Requirement >> Using the data below, copy each line that includes the word "Pañales".

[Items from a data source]
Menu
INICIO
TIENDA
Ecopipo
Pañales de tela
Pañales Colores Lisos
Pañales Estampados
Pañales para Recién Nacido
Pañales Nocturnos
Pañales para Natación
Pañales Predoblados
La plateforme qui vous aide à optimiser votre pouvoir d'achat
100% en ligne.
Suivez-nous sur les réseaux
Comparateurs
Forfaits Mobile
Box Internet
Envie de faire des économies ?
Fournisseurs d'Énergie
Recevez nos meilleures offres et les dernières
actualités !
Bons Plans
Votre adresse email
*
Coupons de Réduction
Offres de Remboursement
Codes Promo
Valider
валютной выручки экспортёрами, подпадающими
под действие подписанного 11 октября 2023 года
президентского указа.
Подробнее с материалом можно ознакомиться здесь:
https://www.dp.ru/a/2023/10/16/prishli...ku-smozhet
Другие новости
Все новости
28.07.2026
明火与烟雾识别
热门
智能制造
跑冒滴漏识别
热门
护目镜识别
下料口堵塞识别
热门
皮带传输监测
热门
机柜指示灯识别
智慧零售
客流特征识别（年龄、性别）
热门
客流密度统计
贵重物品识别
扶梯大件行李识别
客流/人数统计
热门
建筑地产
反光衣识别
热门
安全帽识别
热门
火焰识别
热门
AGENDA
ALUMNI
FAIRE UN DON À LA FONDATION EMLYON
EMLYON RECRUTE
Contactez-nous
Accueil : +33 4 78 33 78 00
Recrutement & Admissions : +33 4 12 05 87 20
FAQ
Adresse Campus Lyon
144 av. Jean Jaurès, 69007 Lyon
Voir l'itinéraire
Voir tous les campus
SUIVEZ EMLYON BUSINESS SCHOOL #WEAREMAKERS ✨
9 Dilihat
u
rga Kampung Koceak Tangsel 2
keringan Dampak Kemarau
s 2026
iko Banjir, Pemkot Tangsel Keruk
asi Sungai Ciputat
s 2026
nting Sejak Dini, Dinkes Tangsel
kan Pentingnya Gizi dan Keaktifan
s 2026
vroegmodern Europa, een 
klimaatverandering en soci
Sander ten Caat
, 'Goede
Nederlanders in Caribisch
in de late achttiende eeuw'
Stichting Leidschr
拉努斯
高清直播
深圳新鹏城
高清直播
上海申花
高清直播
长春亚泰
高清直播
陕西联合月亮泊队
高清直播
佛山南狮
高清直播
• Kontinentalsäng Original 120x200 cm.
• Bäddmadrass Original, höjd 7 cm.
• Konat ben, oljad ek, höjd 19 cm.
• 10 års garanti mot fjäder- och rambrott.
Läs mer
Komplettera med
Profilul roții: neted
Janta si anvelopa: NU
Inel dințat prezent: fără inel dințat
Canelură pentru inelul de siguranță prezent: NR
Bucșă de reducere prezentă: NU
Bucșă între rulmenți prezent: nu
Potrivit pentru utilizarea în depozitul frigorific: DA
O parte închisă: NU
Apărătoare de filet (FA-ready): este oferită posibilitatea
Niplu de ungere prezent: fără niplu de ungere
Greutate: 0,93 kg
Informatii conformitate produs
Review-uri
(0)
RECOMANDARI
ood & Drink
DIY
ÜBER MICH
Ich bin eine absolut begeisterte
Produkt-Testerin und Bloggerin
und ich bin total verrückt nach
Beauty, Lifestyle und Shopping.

--

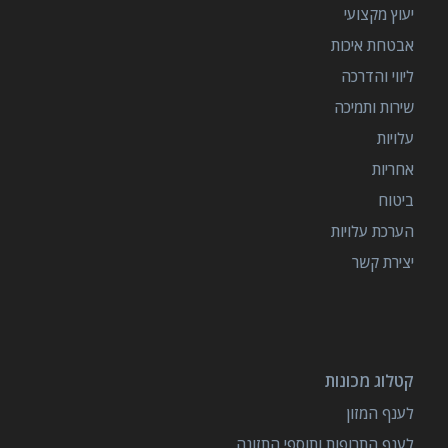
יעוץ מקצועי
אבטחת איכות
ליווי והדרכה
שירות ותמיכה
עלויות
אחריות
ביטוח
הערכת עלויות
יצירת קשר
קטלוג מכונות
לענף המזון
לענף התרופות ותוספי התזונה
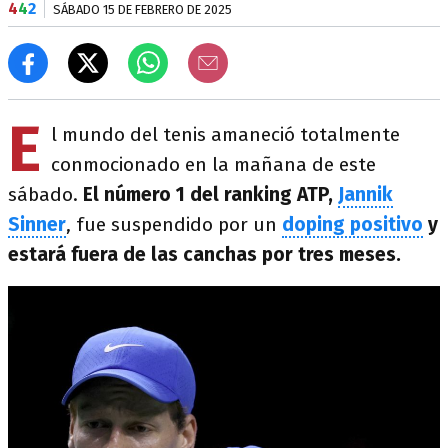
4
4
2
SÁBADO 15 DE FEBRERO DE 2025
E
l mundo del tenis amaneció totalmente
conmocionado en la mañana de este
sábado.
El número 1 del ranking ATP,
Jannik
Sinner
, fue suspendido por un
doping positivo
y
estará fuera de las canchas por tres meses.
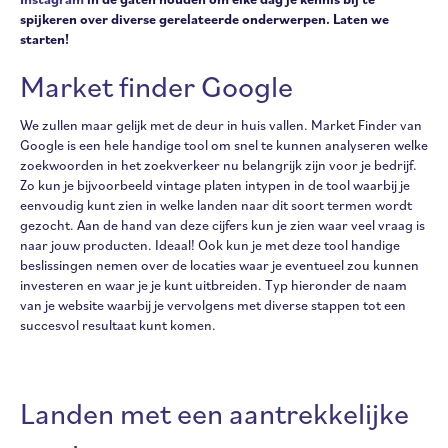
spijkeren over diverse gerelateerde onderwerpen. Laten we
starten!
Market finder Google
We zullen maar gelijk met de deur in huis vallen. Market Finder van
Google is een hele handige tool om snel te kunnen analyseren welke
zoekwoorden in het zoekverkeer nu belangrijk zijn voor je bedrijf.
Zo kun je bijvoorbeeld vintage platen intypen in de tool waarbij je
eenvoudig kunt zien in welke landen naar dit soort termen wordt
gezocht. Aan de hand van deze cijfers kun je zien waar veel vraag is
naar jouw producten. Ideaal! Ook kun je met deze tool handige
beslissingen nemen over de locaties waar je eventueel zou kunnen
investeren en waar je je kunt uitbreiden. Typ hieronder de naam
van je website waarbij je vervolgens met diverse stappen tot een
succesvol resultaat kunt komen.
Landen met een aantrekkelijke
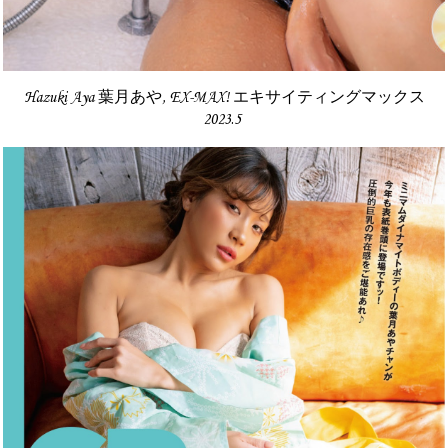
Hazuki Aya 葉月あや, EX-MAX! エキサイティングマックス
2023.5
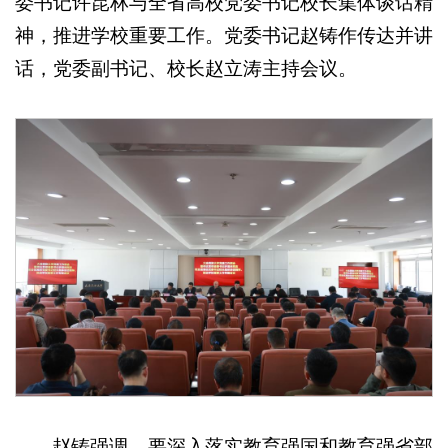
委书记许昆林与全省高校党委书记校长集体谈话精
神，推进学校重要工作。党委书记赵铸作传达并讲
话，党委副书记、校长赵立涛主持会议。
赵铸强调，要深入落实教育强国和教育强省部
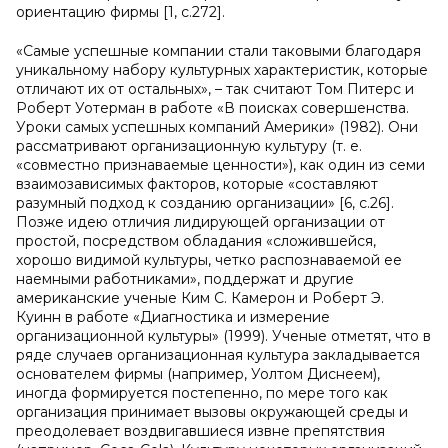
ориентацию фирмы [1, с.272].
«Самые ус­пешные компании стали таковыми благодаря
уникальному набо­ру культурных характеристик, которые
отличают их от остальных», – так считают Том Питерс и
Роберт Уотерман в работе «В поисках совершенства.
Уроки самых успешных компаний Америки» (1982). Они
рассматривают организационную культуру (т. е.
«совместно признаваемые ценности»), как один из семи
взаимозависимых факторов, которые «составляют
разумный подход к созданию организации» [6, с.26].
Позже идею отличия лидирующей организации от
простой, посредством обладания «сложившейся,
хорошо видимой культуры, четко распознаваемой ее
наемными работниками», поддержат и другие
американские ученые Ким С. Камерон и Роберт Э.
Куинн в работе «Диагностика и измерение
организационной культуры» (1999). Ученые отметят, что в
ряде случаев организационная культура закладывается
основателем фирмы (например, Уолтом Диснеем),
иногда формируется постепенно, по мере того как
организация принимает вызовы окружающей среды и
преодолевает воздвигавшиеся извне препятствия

Response area >>
Pañales de tela
Pañales Colores Lisos
Pañales Estampados
Pañales para Recién Nacido
Pañales Nocturnos
Pañales para Natación
Pañales Predoblados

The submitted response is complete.